Luncheon makes connecting easy


There’s a senior faculty member you respect, and you want to pick their brain about a career decision you face. How do you go about this? Send an email, cold? What if you don’t hear back? Were they too busy or disinclined, or did it just get overlooked in the heap?

Dr. Brian Kwan, associate clinical professor of medicine, University of California, San Diego

Dr. Brian Kwan

Do you try and catch up with them in the hallway at the annual conference and introduce yourself? What if it’s rushed or awkward?

How about someone plans a lunch for you to attend, and you sit down with this person with a block of time to chat?
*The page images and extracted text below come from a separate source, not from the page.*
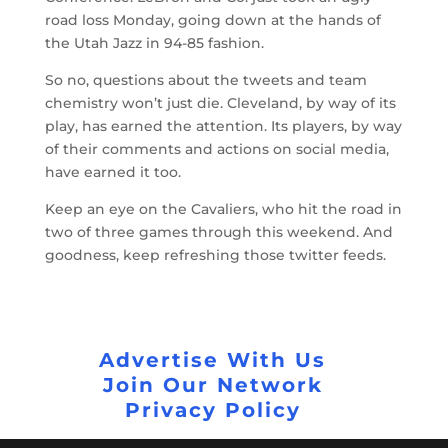
road loss Monday, going down at the hands of
the Utah Jazz in 94-85 fashion.
So no, questions about the tweets and team
chemistry won’t just die. Cleveland, by way of its
play, has earned the attention. Its players, by way
of their comments and actions on social media,
have earned it too.
Keep an eye on the Cavaliers, who hit the road in
two of three games through this weekend. And
goodness, keep refreshing those twitter feeds.
Advertise With Us
Join Our Network
Privacy Policy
Now that sounds like a much better option.

This is the idea behind the Resident and Student Luncheon at HM19. At Monday’s luncheon, residents and students can have a conversation, facilitated by Society of Hospital Medicine committee members, with experienced faculty members in quality improvement, pediatrics, informatics, advocacy, and other areas.

Brian Kwan, MD, FHM, chair of the Physicians-in-Training SHM committee, said the event is meant to clear a path to interactions.

“Say you’re attending the tracks – you’ll meet people maybe next to you, but it’s sometimes hard to start those conversations,” he said. “So I think that what the luncheon allows them to do is provide a place [to meet]. And it’s a little bit more formal, because we have a structure to it. We have a program that we follow in order to kind of provide structure. That way it allows people to really get in and make the connection.”

The luncheon is open at no extra charge to resident and student SHM members. It is capped at a total of 100 attendees, including the 10 invited faculty experts – 1 per table – and Physicians-in-Training committee members, who will be there to help make introductions and move the discussion along. Residents and students first will sit at a table and hear faculty introductions – which might give them exposure to an area about which they are unfamiliar – and then have an opportunity to interact with faculty at their table. After that they will move to a table of their choosing for the second half of the event.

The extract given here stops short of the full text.